Contained with a top quality and interesting wooden box, this fabulous double-sided castle top silver card case remains in excellent crisp condition. The scenes depicted are two major English castles: Windsor and Warwick, with both framed and backed to top and bottom with fine, tartan-style engine turned decoration. The quality of this square-edged card case is superb and it has a wonderful feeling in the hand. The condition is simply stunning, in no small way attributable to the wooden box which has protected it. The outside of the box bears a silver presentation shield showing its giving as a 21st birthday present in 1880 - one edge of the case is engraved with a corresponding sentiment. The inside bears an intriguing label regarding the heritage of the oak from which the box was made. A truly terrific card case.
Warwick Castle was built by William The Conqueror in 1068 and overlooks the River Avon from its’ cliff top location. The castle was owned by the Earls of Warwick from 1088 until 1978, the most famous of which was Richard Neville (the 16th Earl also known as the “Kingmaker”) who in the 14th Century imprisoned King Edward IV within the castle. The castle was converted to a country house in the early 17thC, however the impressive four towered fortifications remain largely intact and the castle has been a popular tourist attraction since the mid- 19th Century. The view on this card case is of the East Façade from the River Avon showing the main residences with Caesar’s Tower and Guy’s Tower on the right hand side.

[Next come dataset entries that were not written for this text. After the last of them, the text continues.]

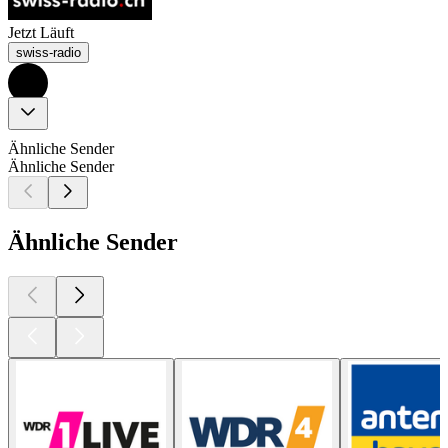
Jetzt Läuft
swiss-radio
Ähnliche Sender
Ähnliche Sender
Ähnliche Sender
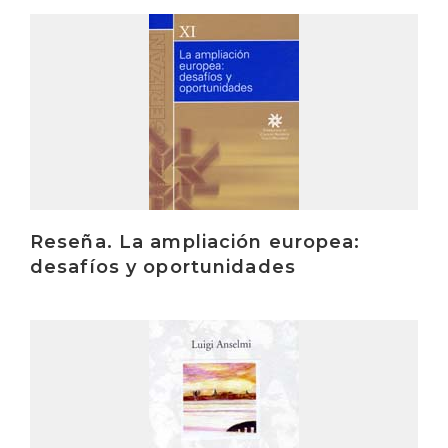
Irakurri
Reseña. La ampliación europea:
desafíos y oportunidades
Irakurri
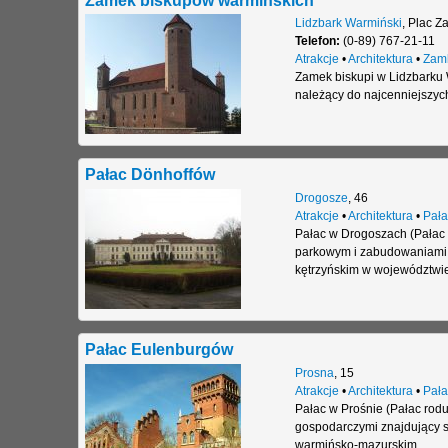
Lidzbark Warmiński
,
Plac Z
Telefon:
(0-89) 767-21-11
Atrakcje
•
Architektura
•
Zam
Zamek biskupi w Lidzbarku 
należący do najcenniejszych
Pałac Dönhoffów
Drogosze
,
46
Atrakcje
•
Architektura
•
Pała
Pałac w Drogoszach (Pałac 
parkowym i zabudowaniami 
kętrzyńskim w województwi
Pałac Eulenburgów
Prosna
,
15
Atrakcje
•
Architektura
•
Pała
Pałac w Prośnie (Pałac rod
gospodarczymi znajdujący s
warmińsko-mazurskim.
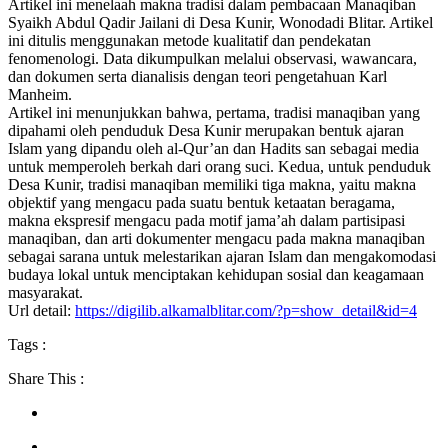
Artikel ini menelaah makna tradisi dalam pembacaan Manaqiban
Syaikh Abdul Qadir Jailani di Desa Kunir, Wonodadi Blitar. Artikel
ini ditulis menggunakan metode kualitatif dan pendekatan
fenomenologi. Data dikumpulkan melalui observasi, wawancara,
dan dokumen serta dianalisis dengan teori pengetahuan Karl
Manheim.
Artikel ini menunjukkan bahwa, pertama, tradisi manaqiban yang
dipahami oleh penduduk Desa Kunir merupakan bentuk ajaran
Islam yang dipandu oleh al-Qur’an dan Hadits san sebagai media
untuk memperoleh berkah dari orang suci. Kedua, untuk penduduk
Desa Kunir, tradisi manaqiban memiliki tiga makna, yaitu makna
objektif yang mengacu pada suatu bentuk ketaatan beragama,
makna ekspresif mengacu pada motif jama’ah dalam partisipasi
manaqiban, dan arti dokumenter mengacu pada makna manaqiban
sebagai sarana untuk melestarikan ajaran Islam dan mengakomodasi
budaya lokal untuk menciptakan kehidupan sosial dan keagamaan
masyarakat.
Url detail:
https://digilib.alkamalblitar.com/?p=show_detail&id=4
Tags :
Share This :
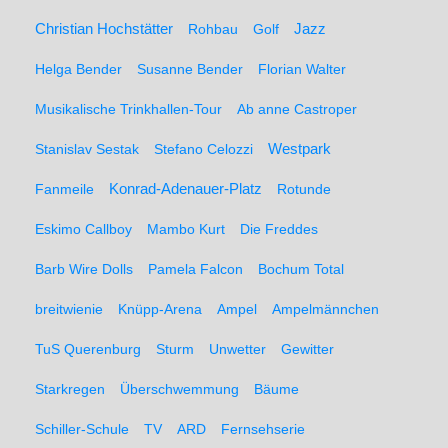
Christian Hochstätter
Rohbau
Golf
Jazz
Helga Bender
Susanne Bender
Florian Walter
Musikalische Trinkhallen-Tour
Ab anne Castroper
Stanislav Sestak
Stefano Celozzi
Westpark
Fanmeile
Konrad-Adenauer-Platz
Rotunde
Eskimo Callboy
Mambo Kurt
Die Freddes
Barb Wire Dolls
Pamela Falcon
Bochum Total
breitwienie
Knüpp-Arena
Ampel
Ampelmännchen
TuS Querenburg
Sturm
Unwetter
Gewitter
Starkregen
Überschwemmung
Bäume
Schiller-Schule
TV
ARD
Fernsehserie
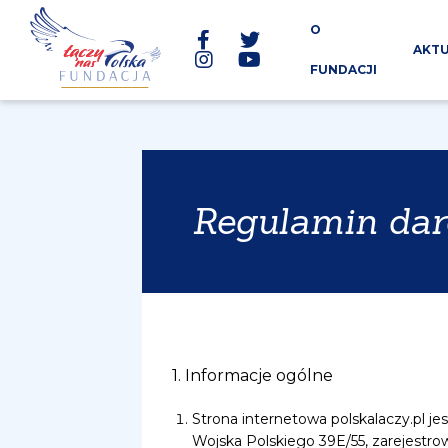
O
AKTU
FUNDACJI
Regulamin dar
1. Informacje ogólne
Strona internetowa polskalaczy.pl je
Wojska Polskiego 39E/55, zarejestro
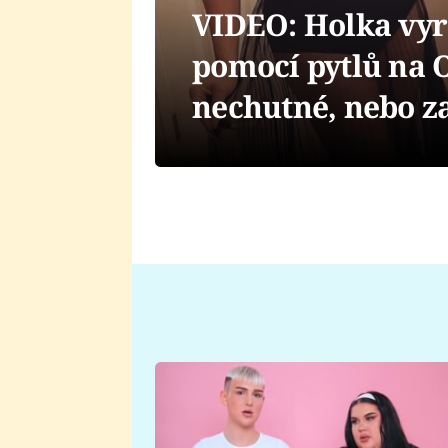
VIDEO: Holka vyr
pomocí pytlů na 
nechutné, nebo z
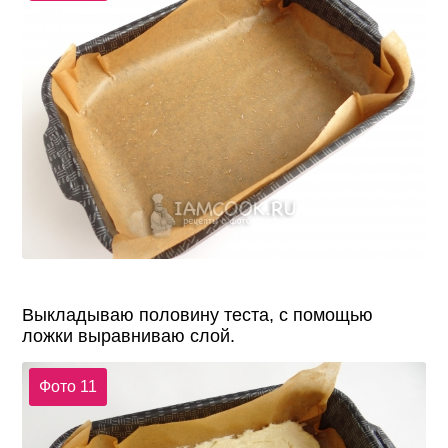
Выкладываю половину теста, с помощью
ложки выравниваю слой.
Фото 11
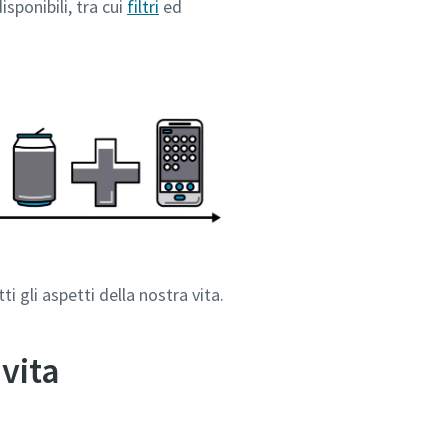
sponibili, tra cui
filtri
ed
i gli aspetti della nostra vita.
vita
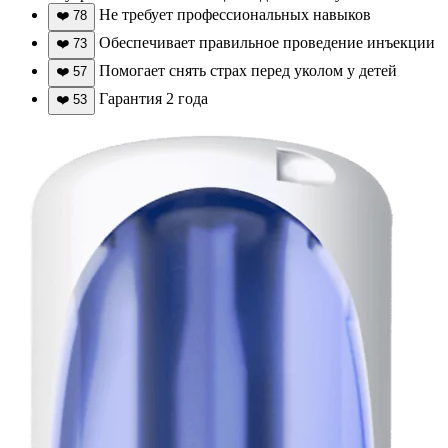
Не требует профессиональных навыков
❤️
78
Обеспечивает правильное проведение инъекции
❤️
73
Помогает снять страх перед уколом у детей
❤️
57
Гарантия 2 года
❤️
53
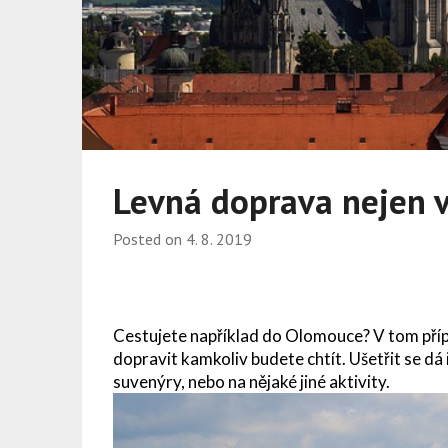
Levná doprava nejen 
Posted on
4. 8. 2019
Cestujete například do Olomouce? V tom příp
dopravit kamkoliv budete chtít. Ušetřit se dá 
suvenýry, nebo na nějaké jiné aktivity.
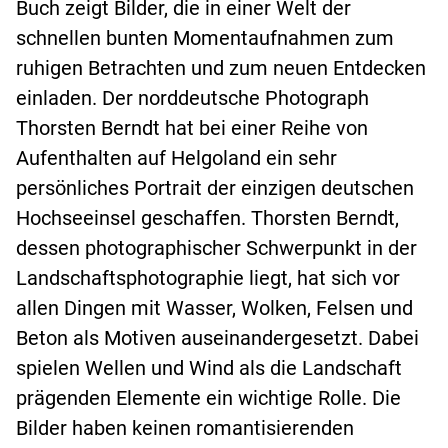
Buch zeigt Bilder, die in einer Welt der
schnellen bunten Momentaufnahmen zum
ruhigen Betrachten und zum neuen Entdecken
einladen. Der norddeutsche Photograph
Thorsten Berndt hat bei einer Reihe von
Aufenthalten auf Helgoland ein sehr
persönliches Portrait der einzigen deutschen
Hochseeinsel geschaffen. Thorsten Berndt,
dessen photographischer Schwerpunkt in der
Landschaftsphotographie liegt, hat sich vor
allen Dingen mit Wasser, Wolken, Felsen und
Beton als Motiven auseinandergesetzt. Dabei
spielen Wellen und Wind als die Landschaft
prägenden Elemente ein wichtige Rolle. Die
Bilder haben keinen romantisierenden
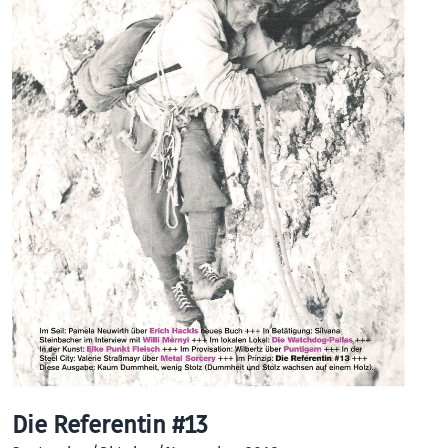
Die Referentin #13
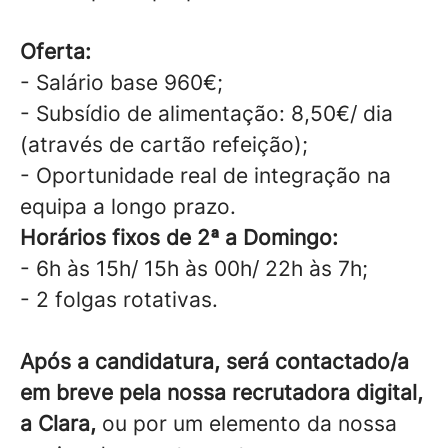
Oferta:
- Salário base 960€;
- Subsídio de alimentação: 8,50€/ dia
(através de cartão refeição);
- Oportunidade real de integração na
equipa a longo prazo.
Horários fixos de 2ª a Domingo:
- 6h às 15h/ 15h às 00h/ 22h às 7h;
- 2 folgas rotativas.
Após a candidatura, será contactado/a
em breve pela nossa recrutadora digital,
a Clara,
ou por um elemento da nossa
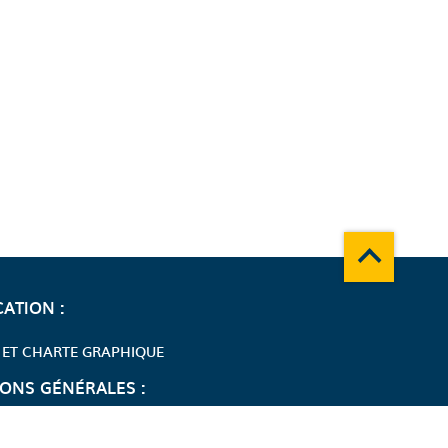
Remonter en
ATION :
 ET CHARTE GRAPHIQUE
ONS GÉNÉRALES :
ES NUMÉRIQUES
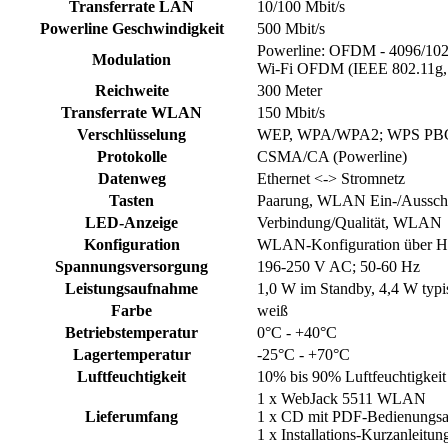
Transferrate LAN
10/100 Mbit/s
Powerline Geschwindigkeit
500 Mbit/s
Powerline: OFDM - 4096/102
Modulation
Wi-Fi OFDM (IEEE 802.11g, 
Reichweite
300 Meter
Transferrate WLAN
150 Mbit/s
Verschlüsselung
WEP, WPA/WPA2; WPS PBC; M
Protokolle
CSMA/CA (Powerline)
Datenweg
Ethernet <-> Stromnetz
Tasten
Paarung, WLAN Ein-/Ausschal
LED-Anzeige
Verbindung/Qualität, WLAN
Konfiguration
WLAN-Konfiguration über H
Spannungsversorgung
196-250 V AC; 50-60 Hz
Leistungsaufnahme
1,0 W im Standby, 4,4 W typ
Farbe
weiß
Betriebstemperatur
0°C - +40°C
Lagertemperatur
-25°C - +70°C
Luftfeuchtigkeit
10% bis 90% Luftfeuchtigkeit
1 x WebJack 5511 WLAN
Lieferumfang
1 x CD mit PDF-Bedienungsan
1 x Installations-Kurzanleitun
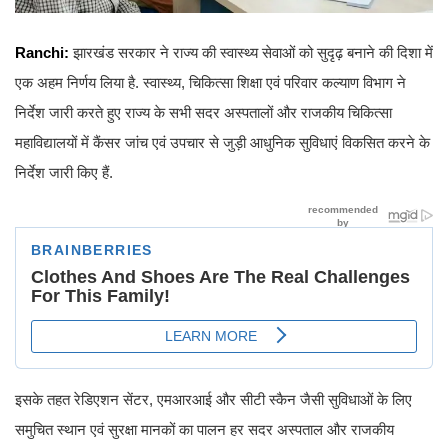
Ranchi:
झारखंड सरकार ने राज्य की स्वास्थ्य सेवाओं को सुदृढ़ बनाने की दिशा में
एक अहम निर्णय लिया है. स्वास्थ्य, चिकित्सा शिक्षा एवं परिवार कल्याण विभाग ने
निर्देश जारी करते हुए राज्य के सभी सदर अस्पतालों और राजकीय चिकित्सा
महाविद्यालयों में कैंसर जांच एवं उपचार से जुड़ी आधुनिक सुविधाएं विकसित करने के
निर्देश जारी किए हैं.
इसके तहत रेडिएशन सेंटर, एमआरआई और सीटी स्कैन जैसी सुविधाओं के लिए
समुचित स्थान एवं सुरक्षा मानकों का पालन हर सदर अस्पताल और राजकीय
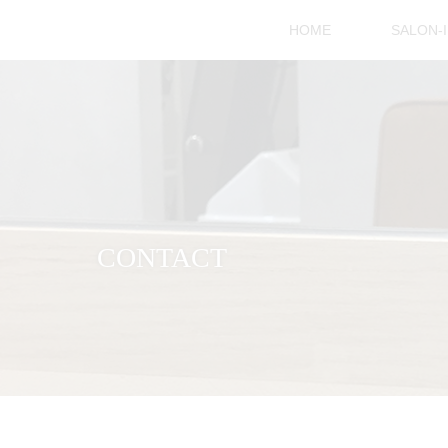
HOME
SALON-
CONTACT
ホーム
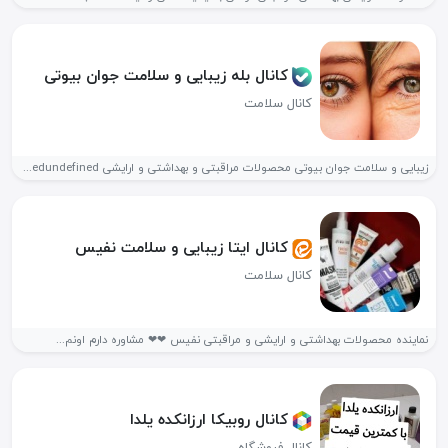
کانال بله زیبایی و سلامت جوان بیوتی
کانال سلامت
زیبایی و سلامت جوان بیوتی محصولات مراقبتی و بهداشتی و ارایشی undefinedundefinedundefined🧪...
کانال ایتا زیبایی و سلامت نفیس
کانال سلامت
نماینده محصولات بهداشتی و ارایشی و مراقبتی نفیس ❤❤ مشاوره دارم اونم...
کانال روبیکا ارزانکده یلدا
کانال فروشگاه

Windsor Castle was the principal residence of Queen Victoria and Prince Albert. Today, it continues to be one of the official homes’ of Queen Elizabeth II and is the largest inhabited castle in the world. The majority of English monarchs have lived in the castle at some stage and dating back to William the Conqueror (King between 1066 and 1087), is the oldest castle in continuous occupation in the world. The scene shown is the South Wing and is the most famous view of the castle. The flag flying in the centre of the scene indicates that the monarch is in residence.